Personalized Cancer Treatment via Microfluid Technology – VivoZ BioLabs

by Edgar Llivisupa

VivoZ BioLabs, a startup company located at City College, is working towards bringing personalized treatment for cancer patients. The potential for personalized medicine can lead to better diagnosis, treatment and lower cost for patients. This is heightened in cancer patients where time is precious and administering ineffective drugs can be avoided.

The VivoZ platform consists of microfluidic chips where tissues, cells or organoids can be cultured for several weeks in multiple arrays ready for diverse experimentation. The chips emulate in vivo physiology in an ex vivo microfluidic platform, the samples function as if they were in the body.
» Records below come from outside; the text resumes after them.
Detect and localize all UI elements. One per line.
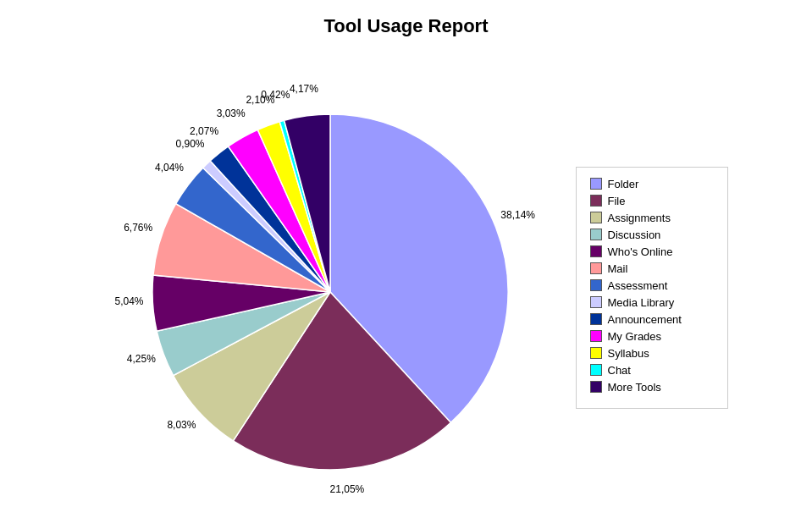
legend-label: Folder (608, 178, 639, 190)
legend-label: Media Library (608, 296, 675, 309)
legend-swatch (590, 262, 602, 274)
legend-swatch (590, 364, 602, 376)
legend-swatch (590, 296, 602, 308)
legend-label: Discussion (608, 229, 661, 241)
legend-item: Media Library (590, 296, 714, 309)
chart-body: 38,14%21,05%8,03%4,25%5,04%6,76%4,04%0,9… (0, 46, 812, 529)
legend-label: More Tools (608, 381, 661, 394)
legend-area: FolderFileAssignmentsDiscussionWho's Onl… (576, 167, 728, 409)
legend-swatch (590, 330, 602, 342)
legend-label: Mail (608, 262, 628, 275)
legend-item: File (590, 195, 714, 207)
legend-label: My Grades (608, 330, 662, 343)
legend-swatch (590, 178, 602, 190)
legend-label: Chat (608, 364, 631, 377)
pie-label-medialibrary: 0,90% (175, 137, 204, 149)
legend-swatch (590, 245, 602, 257)
legend-item: My Grades (590, 330, 714, 343)
legend-label: Announcement (608, 313, 682, 326)
legend-item: Assessment (590, 279, 714, 292)
legend-label: Who's Online (608, 245, 673, 258)
legend-swatch (590, 381, 602, 393)
legend-swatch (590, 229, 602, 240)
legend-swatch (590, 195, 602, 207)
pie-label-assessment: 4,04% (155, 161, 184, 173)
legend-item: Who's Online (590, 245, 714, 258)
legend-swatch (590, 313, 602, 325)
pie-label-file: 21,05% (329, 483, 364, 495)
pie-label-mygrades: 3,03% (216, 107, 245, 118)
legend-label: Assignments (608, 212, 671, 224)
pie-label-assignments: 8,03% (167, 418, 196, 430)
pie-label-folder: 38,14% (500, 209, 535, 221)
legend-item: Assignments (590, 212, 714, 224)
pie-label-mail: 6,76% (124, 222, 152, 234)
legend-item: Discussion (590, 229, 714, 241)
legend-swatch (590, 212, 602, 223)
chart-title: Tool Usage Report (324, 15, 489, 37)
pie-label-announcement: 2,07% (190, 125, 218, 137)
legend-item: Folder (590, 178, 714, 190)
pie-label-discussion: 4,25% (126, 352, 155, 364)
pie-label-moretools: 4,17% (289, 83, 318, 95)
pie-label-whosonline: 5,04% (114, 295, 143, 307)
legend-item: Chat (590, 364, 714, 377)
legend-item: More Tools (590, 381, 714, 394)
legend-swatch (590, 279, 602, 291)
pie-label-chat: 0,42% (261, 88, 290, 100)
pie-chart-svg: 38,14%21,05%8,03%4,25%5,04%6,76%4,04%0,9… (85, 68, 576, 499)
chart-container: Tool Usage Report 38,14%21,05%8,03%4,25%… (0, 0, 812, 529)
legend-item: Syllabus (590, 347, 714, 360)
legend-item: Mail (590, 262, 714, 275)
legend-label: Assessment (608, 279, 668, 292)
legend-swatch (590, 347, 602, 359)
legend-item: Announcement (590, 313, 714, 326)
legend-label: File (608, 195, 626, 207)
legend-label: Syllabus (608, 347, 649, 360)
pie-area: 38,14%21,05%8,03%4,25%5,04%6,76%4,04%0,9… (85, 68, 576, 508)
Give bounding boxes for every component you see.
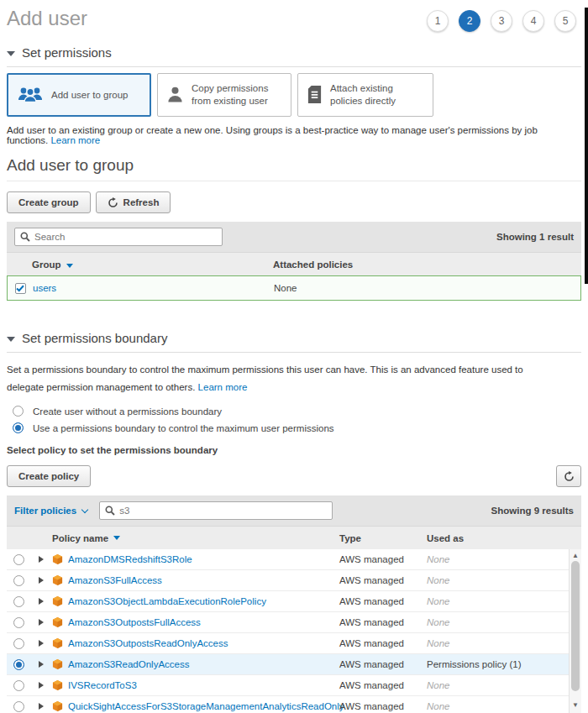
policy-type: AWS managed	[339, 617, 427, 627]
group-column-label: Group	[32, 260, 61, 270]
filter-policies-dropdown[interactable]: Filter policies	[14, 506, 87, 516]
group-attached-policies-value: None	[274, 283, 580, 293]
scrollbar-thumb[interactable]	[571, 561, 580, 691]
groups-result-count: Showing 1 result	[496, 232, 574, 242]
policy-used-as: None	[427, 575, 581, 585]
refresh-button-label: Refresh	[123, 197, 160, 207]
step-4: 4	[522, 10, 544, 32]
policy-name-link[interactable]: AmazonDMSRedshiftS3Role	[68, 554, 192, 564]
policy-radio[interactable]	[13, 575, 24, 586]
policies-toolbar: Filter policies Showing 9 results	[7, 495, 581, 526]
policy-row[interactable]: AmazonS3OutpostsReadOnlyAccess AWS manag…	[7, 633, 581, 654]
refresh-button[interactable]: Refresh	[96, 191, 171, 213]
policy-name-link[interactable]: AmazonS3OutpostsReadOnlyAccess	[68, 638, 228, 648]
search-icon	[20, 232, 30, 242]
expand-row-icon[interactable]	[39, 661, 44, 668]
step-5: 5	[554, 10, 576, 32]
group-checkbox-checked[interactable]	[15, 283, 26, 294]
policy-row[interactable]: IVSRecordToS3 AWS managed None	[7, 675, 581, 696]
boundary-description: Set a permissions boundary to control th…	[7, 361, 554, 396]
refresh-icon	[108, 197, 118, 208]
policy-radio[interactable]	[13, 680, 24, 691]
policy-name-link[interactable]: AmazonS3FullAccess	[68, 575, 162, 585]
group-row-users[interactable]: users None	[7, 275, 581, 301]
policy-row[interactable]: QuickSightAccessForS3StorageManagementAn…	[7, 696, 581, 713]
policy-row[interactable]: AmazonS3OutpostsFullAccess AWS managed N…	[7, 612, 581, 633]
set-permissions-heading[interactable]: Set permissions	[7, 45, 581, 67]
expand-row-icon[interactable]	[39, 556, 44, 563]
policy-radio[interactable]	[13, 596, 24, 607]
expand-row-icon[interactable]	[39, 682, 44, 689]
card-label: Attach existing policies directly	[330, 82, 424, 107]
refresh-icon	[564, 471, 575, 482]
radio-selected[interactable]	[13, 422, 24, 433]
expand-row-icon[interactable]	[39, 577, 44, 584]
step-3: 3	[491, 10, 512, 32]
expand-row-icon[interactable]	[39, 703, 44, 710]
policy-radio[interactable]	[13, 701, 24, 712]
search-icon	[105, 506, 115, 516]
chevron-down-icon	[81, 506, 88, 513]
user-group-icon	[17, 85, 44, 105]
table-scrollbar[interactable]: ▲ ▼	[569, 549, 581, 713]
group-column-header[interactable]: Group	[32, 260, 273, 270]
step-2-active: 2	[459, 10, 480, 32]
policies-search[interactable]	[99, 501, 333, 520]
policy-name-link[interactable]: AmazonS3OutpostsFullAccess	[68, 617, 201, 627]
policy-actions: Create policy	[7, 465, 581, 487]
policy-used-as: Permissions policy (1)	[427, 659, 581, 669]
policies-search-input[interactable]	[119, 506, 327, 516]
radio-option-no-boundary[interactable]: Create user without a permissions bounda…	[13, 406, 581, 417]
policy-type: AWS managed	[339, 659, 427, 669]
refresh-policies-button[interactable]	[556, 465, 581, 487]
page-header: Add user 1 2 3 4 5	[7, 5, 581, 32]
card-copy-permissions[interactable]: Copy permissions from existing user	[157, 73, 291, 117]
learn-more-link[interactable]: Learn more	[50, 135, 100, 145]
policy-radio[interactable]	[13, 617, 24, 628]
policy-name-link[interactable]: AmazonS3ObjectLambdaExecutionRolePolicy	[68, 596, 266, 606]
scroll-down-icon[interactable]: ▼	[570, 701, 581, 710]
card-attach-policies[interactable]: Attach existing policies directly	[297, 73, 433, 117]
policy-used-as: None	[427, 617, 581, 627]
policy-name-link[interactable]: IVSRecordToS3	[68, 680, 137, 690]
policy-used-as: None	[427, 680, 581, 690]
policy-name-link[interactable]: AmazonS3ReadOnlyAccess	[68, 659, 189, 669]
scroll-up-icon[interactable]: ▲	[570, 552, 581, 560]
expand-row-icon[interactable]	[39, 598, 44, 605]
policy-radio-selected[interactable]	[13, 659, 24, 670]
policies-table-body: AmazonDMSRedshiftS3Role AWS managed None…	[7, 549, 581, 713]
add-user-to-group-heading: Add user to group	[7, 156, 581, 181]
policy-row[interactable]: AmazonDMSRedshiftS3Role AWS managed None	[7, 549, 581, 570]
policy-type: AWS managed	[339, 554, 427, 564]
policy-row-selected[interactable]: AmazonS3ReadOnlyAccess AWS managed Permi…	[7, 654, 581, 675]
radio-unselected[interactable]	[13, 406, 24, 417]
policy-name-link[interactable]: QuickSightAccessForS3StorageManagementAn…	[68, 701, 344, 711]
card-add-user-to-group[interactable]: Add user to group	[7, 73, 151, 117]
create-group-button[interactable]: Create group	[7, 191, 91, 213]
group-name-link[interactable]: users	[33, 283, 56, 293]
radio-label: Create user without a permissions bounda…	[33, 406, 222, 417]
set-permissions-heading-label: Set permissions	[22, 45, 112, 60]
page-scrollbar-thumb[interactable]	[585, 8, 588, 284]
radio-option-use-boundary[interactable]: Use a permissions boundary to control th…	[13, 422, 581, 433]
group-description: Add user to an existing group or create …	[7, 125, 581, 145]
policy-icon	[52, 637, 63, 649]
policy-radio[interactable]	[13, 554, 24, 565]
policy-row[interactable]: AmazonS3ObjectLambdaExecutionRolePolicy …	[7, 591, 581, 612]
policy-used-as: None	[427, 554, 581, 564]
page-title: Add user	[7, 5, 87, 30]
policy-row[interactable]: AmazonS3FullAccess AWS managed None	[7, 570, 581, 591]
learn-more-link[interactable]: Learn more	[198, 382, 248, 392]
sort-desc-icon	[66, 264, 73, 268]
policy-icon	[52, 553, 63, 565]
policy-name-column-header[interactable]: Policy name	[52, 533, 339, 543]
create-policy-button[interactable]: Create policy	[7, 465, 91, 487]
groups-table-header: Group Attached policies	[7, 252, 581, 275]
groups-search[interactable]	[14, 228, 223, 246]
attached-policies-column-header: Attached policies	[273, 260, 581, 270]
policy-radio[interactable]	[13, 638, 24, 649]
groups-search-input[interactable]	[34, 232, 217, 242]
expand-row-icon[interactable]	[39, 619, 44, 626]
permissions-boundary-heading[interactable]: Set permissions boundary	[7, 331, 581, 353]
expand-row-icon[interactable]	[39, 640, 44, 647]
In the future, the company hopes to provide compound screening services for pharmaceutical industry and clinical oncology with complimentary diagnostic tools for personal medicine. These developments would allow for personalized cancer treatments by targeting specific tumor attributes.

The company was founded in 2014 by Dr. Sihong Wang, Biomedical Engineering Associate Professor at City College, Dr. Zeynep Dereli-Korkut, a former postdoctoral fellow of the Wang Lab, and Dr. Xuejun Jiang from Memorial Sloan Kettering Cancer Center. The Chief Executive Officer, Dr. Lian Wang, has 15 years of Research and Development leadership experience in the pharmaceutical industry.

The paradigm followed until recently in the pharmaceutical industry was to treat a statistically prevalent disease, as it is more economical to offset the cost of drug discovery and drug development if the drug itself can be marketable to a larger share of the population. In other words, drugs were developed for more “popular” diseases rather than be customized or well-tailored to the patient themselves. – Dr. Rezwan

Two employees: Dr. Rezwanuddin Ahmed, Research Associate, and Raymond Briones, Biomedical Engineer, are Grove School of Engineering alumni who previously conducted research in Dr. Wang’s lab and joined the company partly because of their approach to aid in treating cancer.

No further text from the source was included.